- [Activity]
All lines in the records that carry the string "خدمات" are to be shown.

[Extracted entries — start]

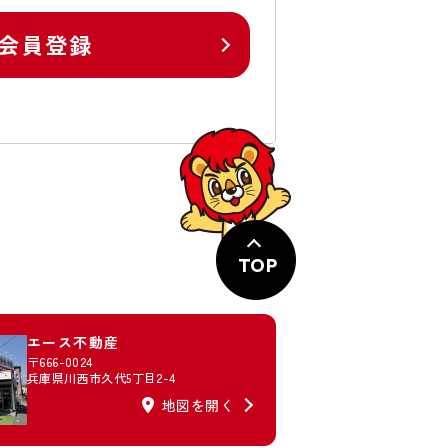
会員登録
TOP
エース不動産
〒666-0024
兵庫県川西市久代5丁目2-4
地図を開く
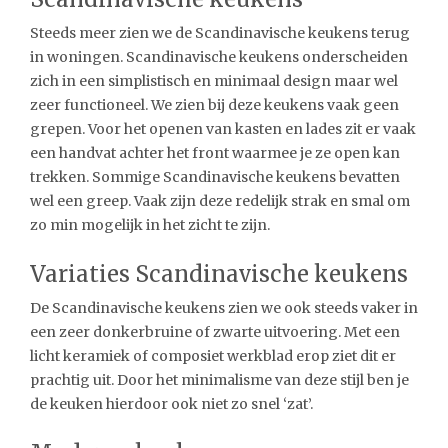
Steeds meer zien we de Scandinavische keukens terug
in woningen. Scandinavische keukens onderscheiden
zich in een simplistisch en minimaal design maar wel
zeer functioneel. We zien bij deze keukens vaak geen
grepen. Voor het openen van kasten en lades zit er vaak
een handvat achter het front waarmee je ze open kan
trekken. Sommige Scandinavische keukens bevatten
wel een greep. Vaak zijn deze redelijk strak en smal om
zo min mogelijk in het zicht te zijn.
Variaties Scandinavische keukens
De Scandinavische keukens zien we ook steeds vaker in
een zeer donkerbruine of zwarte uitvoering. Met een
licht keramiek of composiet werkblad erop ziet dit er
prachtig uit. Door het minimalisme van deze stijl ben je
de keuken hierdoor ook niet zo snel ‘zat’.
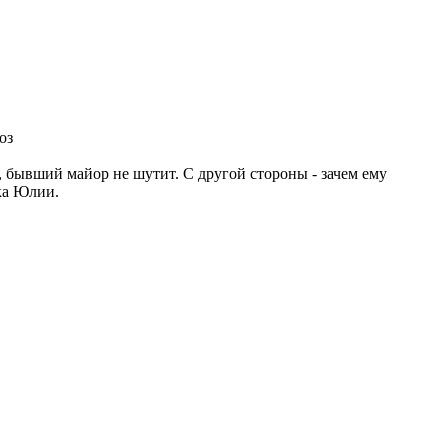
оз
, бывший майор не шутит. С другой стороны - зачем ему
ика Юлии.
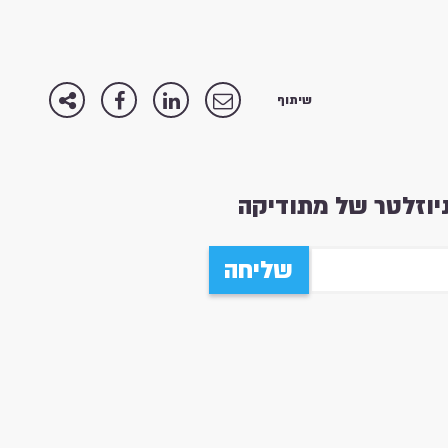
שיתוף
וזלטר של מתודיקה
שליחה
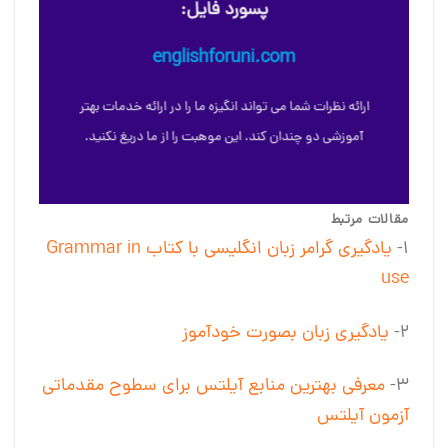
پسورد فایل:
englishforuni.com
ارائه نظرات شما می تواند انگیزه ما را در ارائه خدمات بهتر
آموزشی دو چندان کند. این موهبت را از ما دریغ نکنید.
مقالات مرتبط
۱-
یادگیری گرامر زبان انگلیسی با کتاب Grammar in
use
۲-
یادگیری زبان بصورت خودآموز
۳-
معرفی بهترین منابع آیلتس برای سطوح مقدماتی
آزمون آیلتس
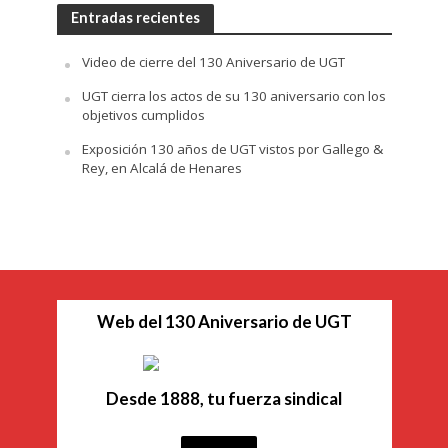
Entradas recientes
Video de cierre del 130 Aniversario de UGT
UGT cierra los actos de su 130 aniversario con los
objetivos cumplidos
Exposición 130 años de UGT vistos por Gallego &
Rey, en Alcalá de Henares
Web del 130 Aniversario de UGT
Desde 1888, tu fuerza sindical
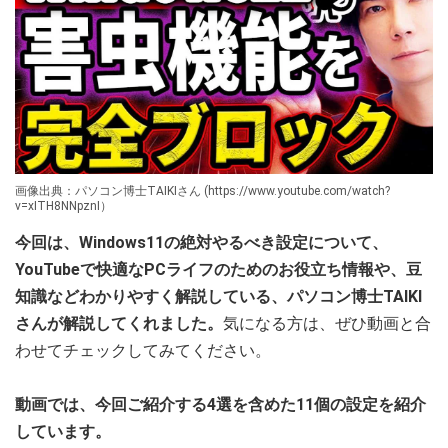
画像出典：パソコン博士TAIKIさん (https://www.youtube.com/watch?
v=xITH8NNpznI）
今回は、Windows11の絶対やるべき設定について、
YouTubeで快適なPCライフのためのお役立ち情報や、豆
知識などわかりやすく解説している、パソコン博士TAIKI
さんが解説してくれました。
気になる方は、ぜひ動画と合
わせてチェックしてみてください。
動画では、今回ご紹介する4選を含めた11個の設定を紹介
しています。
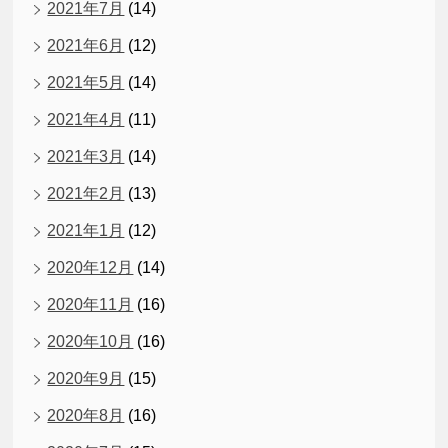
2021年7月
(14)
2021年6月
(12)
2021年5月
(14)
2021年4月
(11)
2021年3月
(14)
2021年2月
(13)
2021年1月
(12)
2020年12月
(14)
2020年11月
(16)
2020年10月
(16)
2020年9月
(15)
2020年8月
(16)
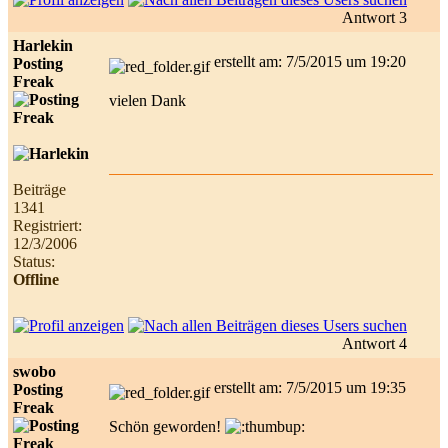
Antwort 3
Harlekin
erstellt am: 7/5/2015 um 19:20
Posting
Freak
vielen Dank
Beiträge
1341
Registriert:
12/3/2006
Status:
Offline
Antwort 4
swobo
erstellt am: 7/5/2015 um 19:35
Posting
Freak
Schön geworden!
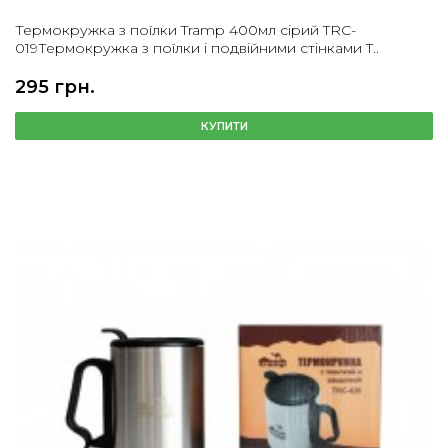
Термокружка з поїлки Tramp 400мл сірий TRC-
019Термокружка з поїлки і подвійними стінками T..
295 грн.
КУПИТИ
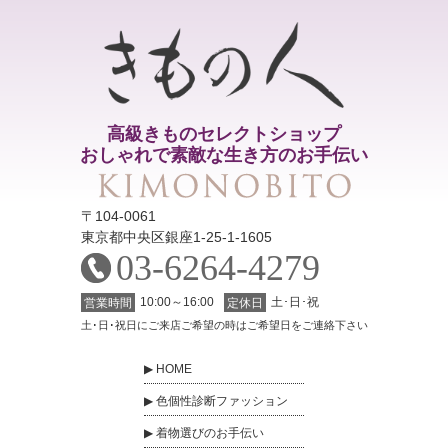
高級きものセレクトショップ
おしゃれで素敵な生き方のお手伝い
〒104-0061
東京都中央区銀座1-25-1-1605
03-6264-4279
10:00～16:00
土･日･祝
営業時間
定休日
土･日･祝日にご来店ご希望の時はご希望日をご連絡下さい
HOME
色個性診断ファッション
着物選びのお手伝い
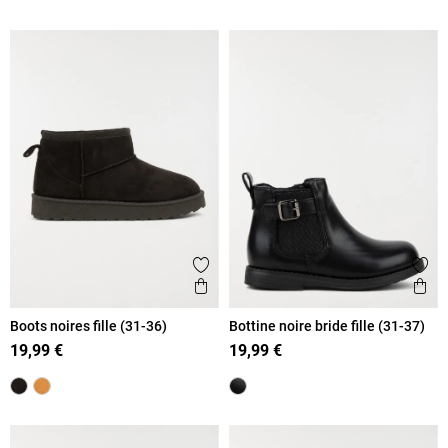
Ajouter aux favoris
Ajout
Aperçu rapide
Ape
Boots noires fille (31-36)
Bottine noire bride fille (31-37)
19,99 €
19,99 €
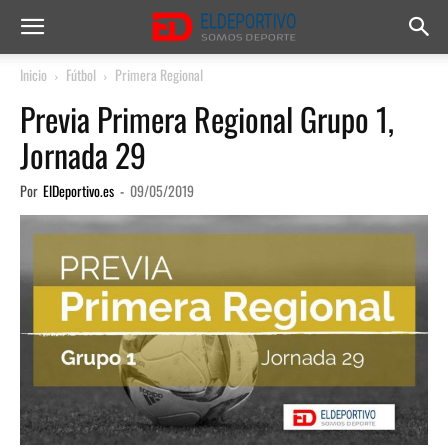
Inicio
Fútbol
Primera Regional
Previa Primera Regional Grupo 1,
Jornada 29
Por
ElDeportivo.es
-
09/05/2019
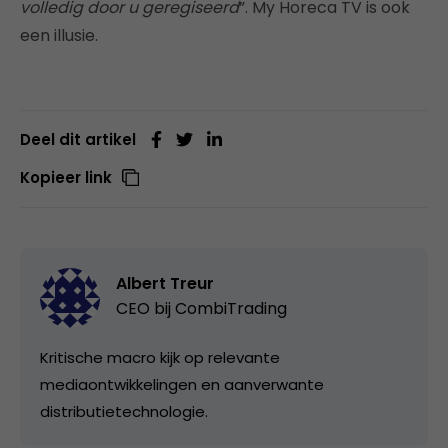
volledig door u geregiseerd
”. My Horeca TV is ook
een illusie.
Deel dit artikel
Kopieer link
Albert Treur
CEO bij
CombiTrading
Kritische macro kijk op relevante
mediaontwikkelingen en aanverwante
distributietechnologie.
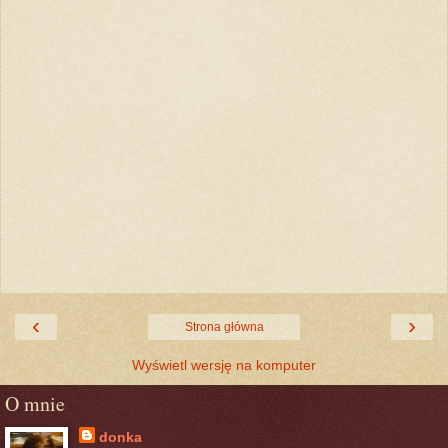
‹
›
Strona główna
Wyświetl wersję na komputer
O mnie
donka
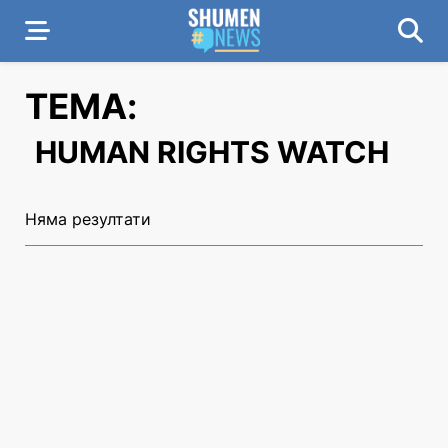
ТЕМА:
HUMAN RIGHTS WATCH
Няма резултати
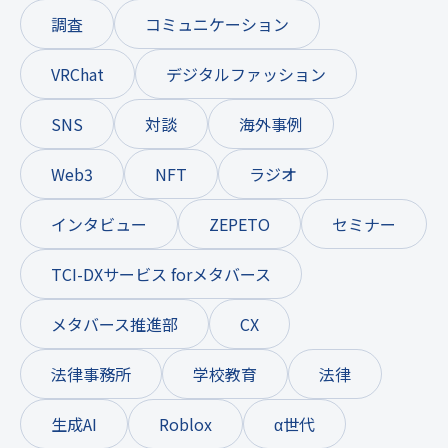
調査
コミュニケーション
VRChat
デジタルファッション
SNS
対談
海外事例
Web3
NFT
ラジオ
インタビュー
ZEPETO
セミナー
TCI-DXサービス forメタバース
メタバース推進部
CX
法律事務所
学校教育
法律
生成AI
Roblox
α世代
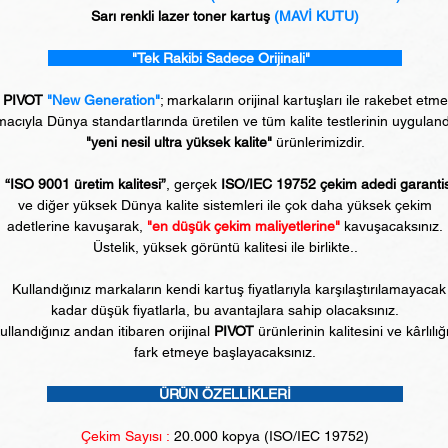
Sarı renkli lazer toner kartuş
(MAVİ KUTU)
"Tek Rakibi Sadece Orijinali"
PIVOT
"New Generation"
; markaların orijinal kartuşları ile rakebet etm
acıyla Dünya standartlarında üretilen ve tüm kalite testlerinin uyguland
"yeni nesil ultra yüksek kalite"
ürünlerimizdir.
“ISO 9001 üretim kalitesi”
, gerçek
ISO/IEC 19752 çekim adedi garanti
ve diğer yüksek Dünya kalite sistemleri ile çok daha yüksek çekim
adetlerine kavuşarak,
"en düşük çekim maliyetlerine"
kavuşacaksınız.
Üstelik, yüksek görüntü kalitesi ile birlikte..
Kullandığınız markaların kendi kartuş fiyatlarıyla karşılaştırılamayacak
kadar düşük fiyatlarla, bu avantajlara sahip olacaksınız.
ullandığınız andan itibaren orijinal
PIVOT
ürünlerinin kalitesini ve kârlılığ
fark etmeye başlayacaksınız.
ÜRÜN ÖZELLİKLERİ
Çekim Sayısı :
20
.000 kopya (ISO/IEC 19752)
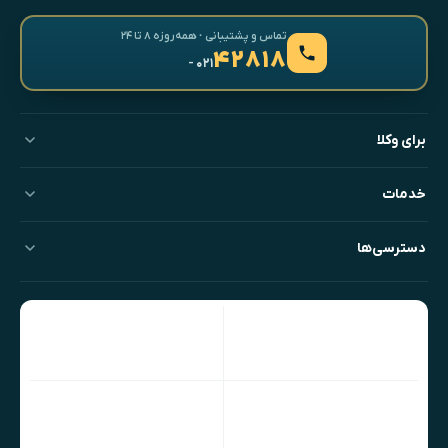
تماس و پشتیبانی · همه‌روزه ۸ تا ۲۴
۴۲۸۱۸
- ۰۲۱
برای وکلا
خدمات
دسترسی‌ها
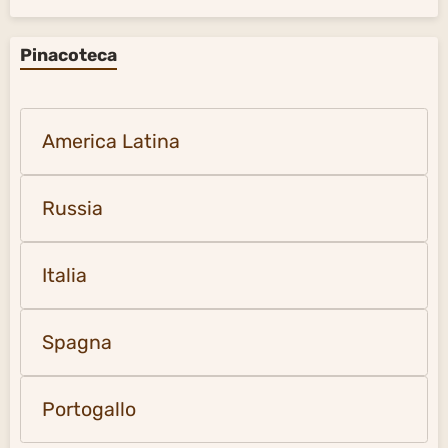
Pinacoteca
America Latina
Russia
Italia
Spagna
Portogallo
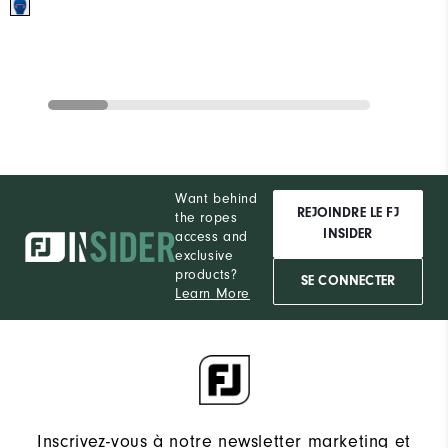
Want behind
REJOINDRE LE FJ
the ropes
INSIDER
access and
exclusive
products?
SE CONNECTER
Learn More
Inscrivez-vous à notre newsletter marketing et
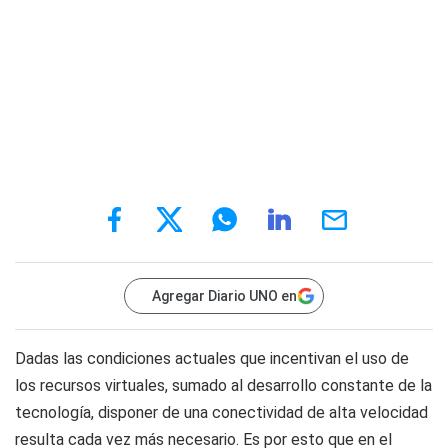
Agregar Diario UNO en
Dadas las condiciones actuales que incentivan el uso de
los recursos virtuales, sumado al desarrollo constante de la
tecnología, disponer de una conectividad de alta velocidad
resulta cada vez más necesario. Es por esto que en el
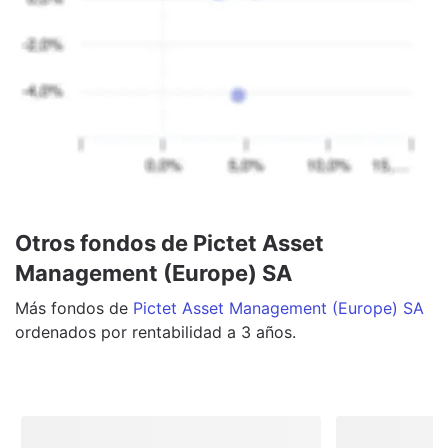
Otros fondos de Pictet Asset
Management (Europe) SA
Más
fondos
de
Pictet Asset Management (Europe) SA
ordenados por rentabilidad a 3 años.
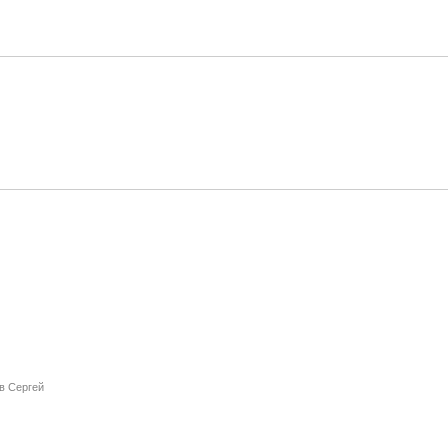
в Сергей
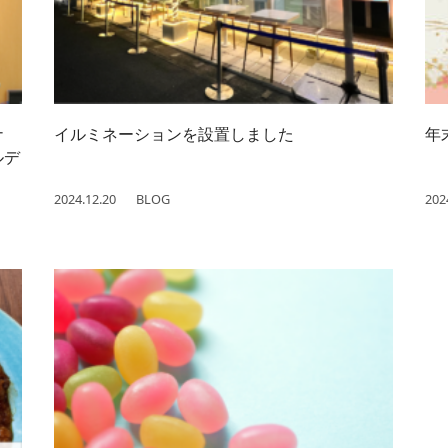
ナ
イルミネーションを設置しました
年
ルデ
2024.12.20
BLOG
202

[Extracted entries — finish]

- [Exercise solution]
ارائه نظرات شما می تواند انگیزه ما را در ارائه خدمات بهتر
خدمات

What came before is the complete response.